Page 1 of 1

Batch removing old translation variants from TM

Posted: Thu Jan 16, 2020 5:18 am
by okonvick
I have a large TM developed over the course of many years. We have recently done a revision of the translation of one of our larger projects, so some existing segment translations were edited. As a result, we now have many cases when the TM includes two variants of how to translate the same thing. I would like to remove the old ones since Lingo often applies the older (not the updated) translation when autotranslating the project using the TM. Is there any tool for this or do I have to start programming to dig through the SQL database storing the TM?

Re: Batch removing old translation variants from TM

Posted: Fri Jan 31, 2020 12:41 am
by okonvick
To answer my own question, Lingo does not include a function for this, so I've put together a piece of SQL code that solves this problem.

The script looks for translations the source segments of which are the same - in other words for different translations of the same thing. If more than one translations are found (a duplicity), the translations are sorted from oldest to the newest and everything except the newest is removed. It could also happen that after this step, there is still more than one translation left since it can happen that two translations have the same creation datetime - if that happens, the script only leaves the one with the highest ID, which is safe to take as the newest one.

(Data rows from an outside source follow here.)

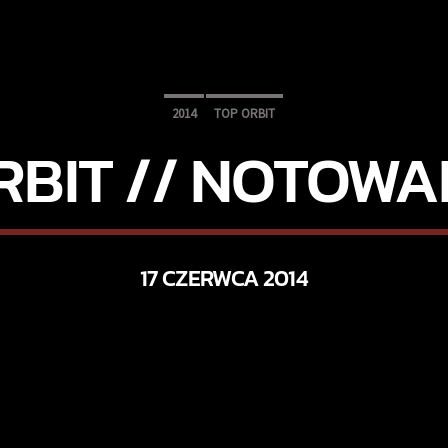
2014
TOP ORBIT
RBIT // NOTOWAN
17 CZERWCA 2014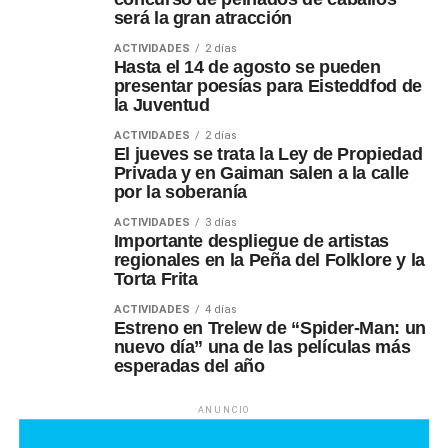
será la gran atracción
ACTIVIDADES
2 días
Hasta el 14 de agosto se pueden
presentar poesías para Eisteddfod de
la Juventud
ACTIVIDADES
2 días
El jueves se trata la Ley de Propiedad
Privada y en Gaiman salen a la calle
por la soberanía
ACTIVIDADES
3 días
Importante despliegue de artistas
regionales en la Peña del Folklore y la
Torta Frita
ACTIVIDADES
4 días
Estreno en Trelew de “Spider-Man: un
nuevo día” una de las películas más
esperadas del año
ANUNCIO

This solved the problem for me without any exceptions.

You can run this code on the translation memory database - for example in SQL Management Studio.

Code: Select all

delete from Translations where id in (
select 
t.id
from Translations t 
join Segments source on (source.id = t.sourceSegment_id)
join Segments targ on (targ.id = t.targetSegment_id)
join 
(
select 
cast(s_source.RawText as varchar(max)) as src_rawtext,
s_source.language_id,
max(s_targ.ModifiedOn) as targ_mod
from 
Translations s_t
join Segments s_source on (s_source.id = s_t.sourceSegment_id)
join Segments s_targ on (s_targ.id = s_t.targetSegment_id)
group by cast(s_source.RawText  as varchar(max)),s_source.language_id) ondra
on (ondra.src_rawtext =  cast(source.RawText  as varchar(max)) and ondra.language_id = source.language_id
and ondra.targ_mod > targ.ModifiedOn) 
);
go


delete from Translations where not id in (
select max(t.id)
from 
Translations t
join Segments source on (source.id = t.sourceSegment_id)
join Segments targ on (targ.id = t.targetSegment_id)
group by cast(source.RawText as varchar(max)),source.language_id
);
go

delete  from Segments 
where not exists (Select 1 from Translations t where t.sourceSegment_id = Segments.id or t.targetSegment_id= Segments.id);
go
Don't forget to backup your translation memory before trying this ;)

Re: Batch removing old translation variants from TM

Posted: Mon Feb 24, 2020 3:56 am
by ASTeC
Hello,

You can also avoid the creation of these double translations. To do this, update the translated segments instead of adding a new (and additional) translation (as it is done by default)...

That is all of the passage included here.